**DIRECTIONS:**
Here are some records; copy every line that holds the word "Bookmark".

Start of Block

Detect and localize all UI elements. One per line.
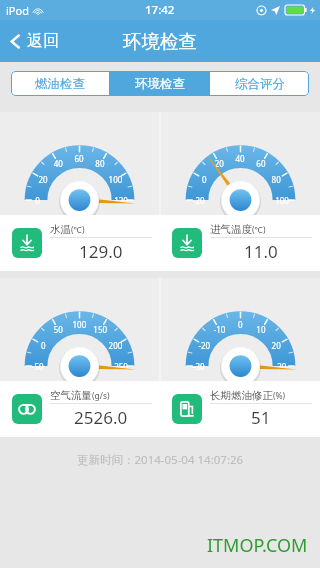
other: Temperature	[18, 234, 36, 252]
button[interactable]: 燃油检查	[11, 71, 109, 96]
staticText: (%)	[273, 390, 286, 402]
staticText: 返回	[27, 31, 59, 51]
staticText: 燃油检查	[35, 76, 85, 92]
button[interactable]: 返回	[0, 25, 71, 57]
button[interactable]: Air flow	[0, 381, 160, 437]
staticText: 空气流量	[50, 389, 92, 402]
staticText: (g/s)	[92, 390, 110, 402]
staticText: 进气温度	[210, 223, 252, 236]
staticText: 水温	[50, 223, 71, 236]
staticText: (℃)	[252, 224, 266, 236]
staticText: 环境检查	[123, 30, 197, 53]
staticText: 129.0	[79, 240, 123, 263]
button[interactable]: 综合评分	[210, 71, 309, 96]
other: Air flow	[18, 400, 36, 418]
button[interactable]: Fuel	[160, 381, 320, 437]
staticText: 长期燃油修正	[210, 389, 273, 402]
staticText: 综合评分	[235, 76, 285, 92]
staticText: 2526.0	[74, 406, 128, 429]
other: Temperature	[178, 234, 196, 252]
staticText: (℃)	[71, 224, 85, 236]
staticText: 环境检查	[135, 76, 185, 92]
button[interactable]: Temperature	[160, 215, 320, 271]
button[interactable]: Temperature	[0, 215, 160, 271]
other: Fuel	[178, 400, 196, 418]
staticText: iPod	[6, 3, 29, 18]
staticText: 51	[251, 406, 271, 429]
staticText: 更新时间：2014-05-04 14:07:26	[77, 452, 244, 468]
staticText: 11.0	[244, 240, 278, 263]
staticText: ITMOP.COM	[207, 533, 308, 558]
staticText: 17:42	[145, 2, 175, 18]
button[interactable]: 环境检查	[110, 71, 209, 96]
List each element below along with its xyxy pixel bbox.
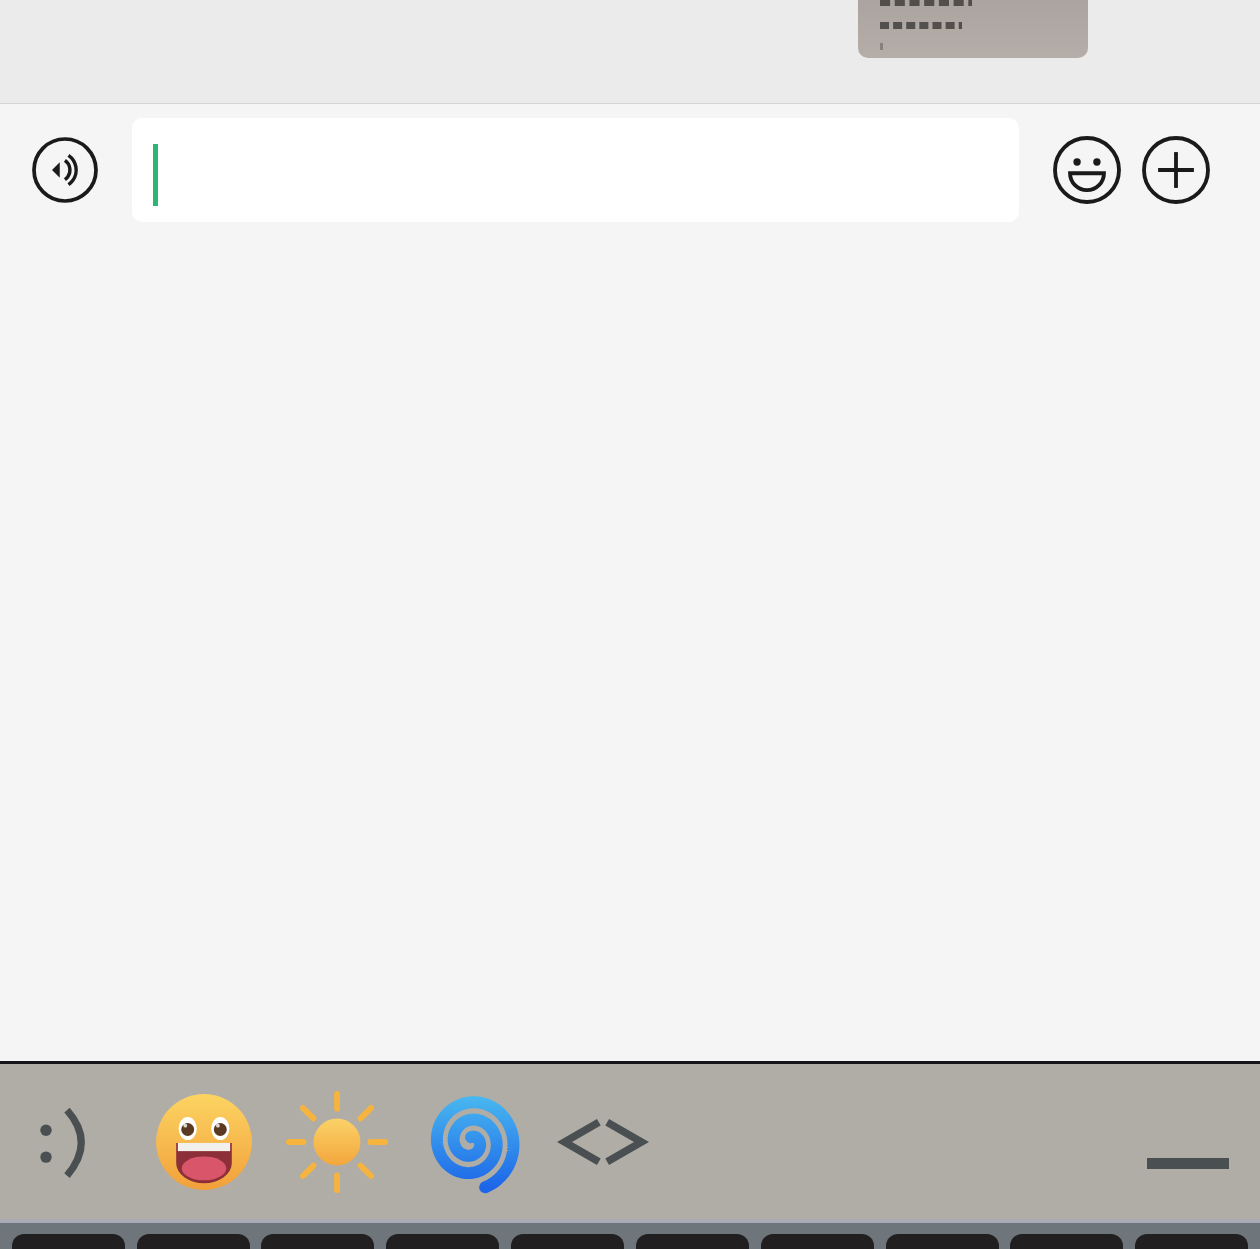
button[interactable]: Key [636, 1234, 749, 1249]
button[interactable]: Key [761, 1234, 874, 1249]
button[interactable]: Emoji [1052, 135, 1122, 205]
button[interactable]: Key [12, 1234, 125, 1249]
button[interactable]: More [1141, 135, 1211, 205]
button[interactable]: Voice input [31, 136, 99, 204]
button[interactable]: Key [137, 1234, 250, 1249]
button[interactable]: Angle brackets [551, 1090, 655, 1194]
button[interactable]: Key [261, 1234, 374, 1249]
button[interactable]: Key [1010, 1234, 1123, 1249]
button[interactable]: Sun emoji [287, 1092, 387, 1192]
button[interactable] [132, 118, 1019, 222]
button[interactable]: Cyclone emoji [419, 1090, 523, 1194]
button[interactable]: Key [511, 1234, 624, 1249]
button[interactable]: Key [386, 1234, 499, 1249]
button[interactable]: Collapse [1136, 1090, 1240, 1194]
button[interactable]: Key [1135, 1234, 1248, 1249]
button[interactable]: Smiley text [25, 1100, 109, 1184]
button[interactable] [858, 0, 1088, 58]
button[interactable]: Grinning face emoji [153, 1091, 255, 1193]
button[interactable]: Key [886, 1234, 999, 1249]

End of Block
Start of Block

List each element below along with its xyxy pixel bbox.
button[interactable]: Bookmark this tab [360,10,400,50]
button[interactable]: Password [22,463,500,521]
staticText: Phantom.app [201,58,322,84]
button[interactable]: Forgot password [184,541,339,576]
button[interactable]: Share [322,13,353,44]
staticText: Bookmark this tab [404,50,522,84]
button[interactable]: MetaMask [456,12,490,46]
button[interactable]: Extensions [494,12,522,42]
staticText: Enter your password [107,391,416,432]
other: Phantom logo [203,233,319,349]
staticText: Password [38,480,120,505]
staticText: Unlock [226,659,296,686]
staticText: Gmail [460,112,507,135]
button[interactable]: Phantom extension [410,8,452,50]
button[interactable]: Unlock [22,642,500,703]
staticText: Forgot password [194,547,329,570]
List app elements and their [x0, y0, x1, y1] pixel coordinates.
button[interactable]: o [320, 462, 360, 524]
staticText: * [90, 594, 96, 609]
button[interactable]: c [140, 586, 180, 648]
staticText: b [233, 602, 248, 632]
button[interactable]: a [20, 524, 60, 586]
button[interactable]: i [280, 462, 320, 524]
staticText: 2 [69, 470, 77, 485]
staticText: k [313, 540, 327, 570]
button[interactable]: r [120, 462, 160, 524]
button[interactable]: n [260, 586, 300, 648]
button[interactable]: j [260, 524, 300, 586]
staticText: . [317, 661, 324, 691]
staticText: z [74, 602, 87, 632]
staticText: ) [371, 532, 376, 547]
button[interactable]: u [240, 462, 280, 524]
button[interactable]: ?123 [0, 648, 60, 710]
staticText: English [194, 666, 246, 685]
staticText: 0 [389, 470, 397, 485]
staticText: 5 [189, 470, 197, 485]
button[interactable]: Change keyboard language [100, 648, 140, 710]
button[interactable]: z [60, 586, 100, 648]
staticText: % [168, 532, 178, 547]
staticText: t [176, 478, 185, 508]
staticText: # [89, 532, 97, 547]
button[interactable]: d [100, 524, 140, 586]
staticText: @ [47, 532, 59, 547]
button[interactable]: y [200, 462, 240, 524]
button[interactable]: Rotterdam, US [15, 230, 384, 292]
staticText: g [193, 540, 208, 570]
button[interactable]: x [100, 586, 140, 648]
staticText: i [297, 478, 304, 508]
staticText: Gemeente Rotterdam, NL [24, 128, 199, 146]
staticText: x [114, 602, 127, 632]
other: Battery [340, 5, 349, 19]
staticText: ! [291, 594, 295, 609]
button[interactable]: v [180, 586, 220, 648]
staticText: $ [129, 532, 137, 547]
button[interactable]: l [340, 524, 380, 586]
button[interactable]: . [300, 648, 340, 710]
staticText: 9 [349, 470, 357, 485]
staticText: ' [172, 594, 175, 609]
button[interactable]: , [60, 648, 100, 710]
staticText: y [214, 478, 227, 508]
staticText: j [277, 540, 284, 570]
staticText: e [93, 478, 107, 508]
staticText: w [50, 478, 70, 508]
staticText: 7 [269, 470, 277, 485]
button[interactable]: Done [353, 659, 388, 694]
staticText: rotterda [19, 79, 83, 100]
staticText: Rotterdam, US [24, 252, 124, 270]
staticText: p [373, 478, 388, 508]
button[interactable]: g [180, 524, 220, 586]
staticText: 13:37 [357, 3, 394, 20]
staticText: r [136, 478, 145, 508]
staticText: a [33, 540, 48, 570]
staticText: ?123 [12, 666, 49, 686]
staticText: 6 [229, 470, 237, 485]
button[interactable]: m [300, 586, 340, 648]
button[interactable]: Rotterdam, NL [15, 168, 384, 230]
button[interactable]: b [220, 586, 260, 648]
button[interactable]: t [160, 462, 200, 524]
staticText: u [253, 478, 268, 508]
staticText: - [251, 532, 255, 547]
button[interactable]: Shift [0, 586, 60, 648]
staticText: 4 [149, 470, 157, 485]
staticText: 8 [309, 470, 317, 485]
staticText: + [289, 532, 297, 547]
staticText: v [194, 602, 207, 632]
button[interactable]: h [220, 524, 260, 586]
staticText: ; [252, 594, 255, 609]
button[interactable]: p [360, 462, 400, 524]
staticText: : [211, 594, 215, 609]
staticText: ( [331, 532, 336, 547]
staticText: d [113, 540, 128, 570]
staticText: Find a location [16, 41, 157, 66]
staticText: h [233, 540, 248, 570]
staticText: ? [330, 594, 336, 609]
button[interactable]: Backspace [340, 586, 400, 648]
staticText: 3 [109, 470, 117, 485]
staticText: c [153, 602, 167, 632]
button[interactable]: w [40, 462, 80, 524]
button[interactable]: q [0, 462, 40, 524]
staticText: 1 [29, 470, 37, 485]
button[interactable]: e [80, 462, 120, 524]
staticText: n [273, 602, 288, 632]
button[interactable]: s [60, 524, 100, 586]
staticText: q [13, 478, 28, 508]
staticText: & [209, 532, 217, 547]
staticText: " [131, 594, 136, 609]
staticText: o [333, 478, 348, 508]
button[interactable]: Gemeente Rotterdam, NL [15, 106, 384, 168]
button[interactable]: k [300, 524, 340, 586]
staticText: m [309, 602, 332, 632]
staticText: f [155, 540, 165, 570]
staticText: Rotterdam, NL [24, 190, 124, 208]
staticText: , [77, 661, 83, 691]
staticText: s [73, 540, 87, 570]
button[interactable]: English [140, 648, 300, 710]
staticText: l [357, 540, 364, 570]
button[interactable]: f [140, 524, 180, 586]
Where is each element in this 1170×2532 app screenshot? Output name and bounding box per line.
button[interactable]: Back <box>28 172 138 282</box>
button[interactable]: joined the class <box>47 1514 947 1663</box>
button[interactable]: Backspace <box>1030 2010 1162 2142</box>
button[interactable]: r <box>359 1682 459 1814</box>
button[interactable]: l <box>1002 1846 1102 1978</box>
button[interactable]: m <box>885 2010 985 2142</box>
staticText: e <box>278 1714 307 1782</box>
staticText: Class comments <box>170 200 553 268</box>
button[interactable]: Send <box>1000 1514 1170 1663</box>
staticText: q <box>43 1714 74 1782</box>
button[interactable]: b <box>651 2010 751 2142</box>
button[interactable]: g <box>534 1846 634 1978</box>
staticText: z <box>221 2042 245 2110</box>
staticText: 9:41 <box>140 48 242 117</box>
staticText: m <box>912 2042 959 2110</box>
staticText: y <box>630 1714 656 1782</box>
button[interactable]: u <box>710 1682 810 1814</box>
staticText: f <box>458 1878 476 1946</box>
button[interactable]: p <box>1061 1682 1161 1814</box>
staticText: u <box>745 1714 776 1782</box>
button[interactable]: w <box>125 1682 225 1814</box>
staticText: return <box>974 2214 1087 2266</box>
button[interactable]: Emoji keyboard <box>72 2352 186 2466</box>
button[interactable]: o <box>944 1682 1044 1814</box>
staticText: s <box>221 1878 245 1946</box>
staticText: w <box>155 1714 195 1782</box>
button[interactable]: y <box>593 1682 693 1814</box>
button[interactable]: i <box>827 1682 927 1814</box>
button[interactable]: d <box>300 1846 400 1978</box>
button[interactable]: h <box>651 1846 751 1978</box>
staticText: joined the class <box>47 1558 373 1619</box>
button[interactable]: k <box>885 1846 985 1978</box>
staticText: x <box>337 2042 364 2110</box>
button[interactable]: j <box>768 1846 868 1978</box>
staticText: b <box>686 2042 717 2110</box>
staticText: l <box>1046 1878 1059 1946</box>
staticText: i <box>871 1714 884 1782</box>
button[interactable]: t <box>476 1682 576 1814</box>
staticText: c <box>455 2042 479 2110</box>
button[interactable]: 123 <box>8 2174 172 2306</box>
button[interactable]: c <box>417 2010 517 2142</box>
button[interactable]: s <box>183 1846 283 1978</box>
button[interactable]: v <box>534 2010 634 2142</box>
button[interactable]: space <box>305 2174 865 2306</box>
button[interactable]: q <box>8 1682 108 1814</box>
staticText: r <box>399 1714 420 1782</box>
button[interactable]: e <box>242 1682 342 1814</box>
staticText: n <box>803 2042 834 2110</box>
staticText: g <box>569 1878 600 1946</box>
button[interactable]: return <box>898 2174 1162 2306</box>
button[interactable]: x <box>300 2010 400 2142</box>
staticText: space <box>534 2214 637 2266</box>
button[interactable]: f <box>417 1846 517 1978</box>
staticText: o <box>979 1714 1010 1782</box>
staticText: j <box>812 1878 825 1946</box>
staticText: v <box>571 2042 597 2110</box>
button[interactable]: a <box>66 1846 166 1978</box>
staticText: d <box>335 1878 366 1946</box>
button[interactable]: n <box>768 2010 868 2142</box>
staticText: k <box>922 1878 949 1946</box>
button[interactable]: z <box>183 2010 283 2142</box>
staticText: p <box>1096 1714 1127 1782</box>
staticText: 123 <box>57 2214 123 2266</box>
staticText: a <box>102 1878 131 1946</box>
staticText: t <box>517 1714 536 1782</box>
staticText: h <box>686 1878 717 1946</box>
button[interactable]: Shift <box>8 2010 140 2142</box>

End of Block

**ANSWER SECTION:**
button[interactable]: Bookmark this tab [360,10,400,50]
staticText: Bookmark this tab [404,50,522,84]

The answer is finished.